■ **What the task asks**
Each record needs to be transcribed exactly.

Dataset entries:
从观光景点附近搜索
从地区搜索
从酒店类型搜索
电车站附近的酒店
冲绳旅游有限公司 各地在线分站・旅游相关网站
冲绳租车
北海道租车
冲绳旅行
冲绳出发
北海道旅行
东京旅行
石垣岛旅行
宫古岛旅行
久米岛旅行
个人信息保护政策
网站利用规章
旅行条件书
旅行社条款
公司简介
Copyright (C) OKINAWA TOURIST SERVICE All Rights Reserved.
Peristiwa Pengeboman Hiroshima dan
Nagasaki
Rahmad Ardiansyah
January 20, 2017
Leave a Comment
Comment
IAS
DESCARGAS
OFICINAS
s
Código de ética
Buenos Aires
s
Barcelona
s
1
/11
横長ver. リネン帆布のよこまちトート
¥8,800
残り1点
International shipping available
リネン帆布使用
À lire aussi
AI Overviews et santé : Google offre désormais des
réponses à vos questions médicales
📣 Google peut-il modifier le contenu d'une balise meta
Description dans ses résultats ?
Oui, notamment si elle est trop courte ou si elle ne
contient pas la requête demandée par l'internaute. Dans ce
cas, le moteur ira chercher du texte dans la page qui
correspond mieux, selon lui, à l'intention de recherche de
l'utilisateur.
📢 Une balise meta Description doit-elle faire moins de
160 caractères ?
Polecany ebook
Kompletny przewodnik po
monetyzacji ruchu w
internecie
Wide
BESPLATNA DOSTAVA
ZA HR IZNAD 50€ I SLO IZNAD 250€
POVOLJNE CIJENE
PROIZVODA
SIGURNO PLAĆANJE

■ **Task answer**
从观光景点附近搜索
从地区搜索
从酒店类型搜索
电车站附近的酒店
冲绳旅游有限公司 各地在线分站・旅游相关网站
冲绳租车
北海道租车
冲绳旅行
冲绳出发
北海道旅行
东京旅行
石垣岛旅行
宫古岛旅行
久米岛旅行
个人信息保护政策
网站利用规章
旅行条件书
旅行社条款
公司简介
Copyright (C) OKINAWA TOURIST SERVICE All Rights Reserved.
Peristiwa Pengeboman Hiroshima dan
Nagasaki
Rahmad Ardiansyah
January 20, 2017
Leave a Comment
Comment
IAS
DESCARGAS
OFICINAS
s
Código de ética
Buenos Aires
s
Barcelona
s
1
/11
横長ver. リネン帆布のよこまちトート
¥8,800
残り1点
International shipping available
リネン帆布使用
À lire aussi
AI Overviews et santé : Google offre désormais des
réponses à vos questions médicales
📣 Google peut-il modifier le contenu d'une balise meta
Description dans ses résultats ?
Oui, notamment si elle est trop courte ou si elle ne
contient pas la requête demandée par l'internaute. Dans ce
cas, le moteur ira chercher du texte dans la page qui
correspond mieux, selon lui, à l'intention de recherche de
l'utilisateur.
📢 Une balise meta Description doit-elle faire moins de
160 caractères ?
Polecany ebook
Kompletny przewodnik po
monetyzacji ruchu w
internecie
Wide
BESPLATNA DOSTAVA
ZA HR IZNAD 50€ I SLO IZNAD 250€
POVOLJNE CIJENE
PROIZVODA
SIGURNO PLAĆANJE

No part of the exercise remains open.